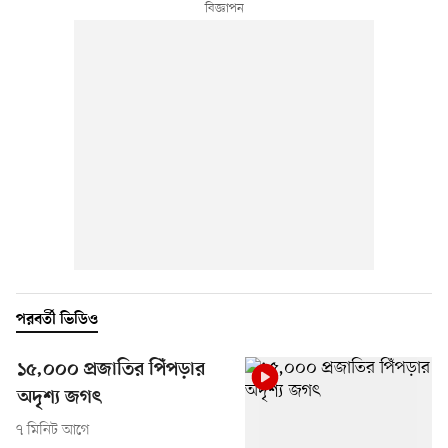
পরবর্তী ভিডিও
১৫,০০০ প্রজাতির পিঁপড়ার
অদৃশ্য জগৎ
৭ মিনিট আগে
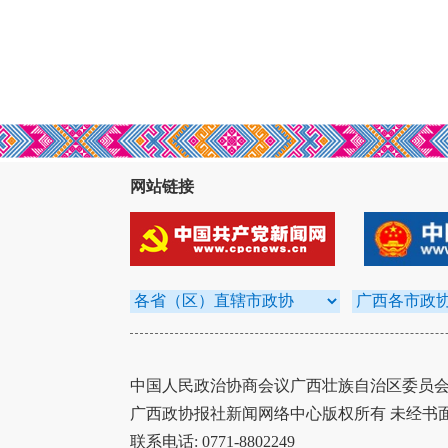
网站链接
中国人民政治协商会议广西壮族自治区委员会办
广西政协报社新闻网络中心版权所有 未经书
联系电话: 0771-8802249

Work task
Set the listing down in full and exactly. Pictures within it should not appear in the copy.

Result of this task
পরবর্তী ভিডিও
১৫,০০০ প্রজাতির পিঁপড়ার
অদৃশ্য জগৎ
৭ মিনিট আগে
网站链接
中国人民政治协商会议广西壮族自治区委员会办
广西政协报社新闻网络中心版权所有 未经书
联系电话: 0771-8802249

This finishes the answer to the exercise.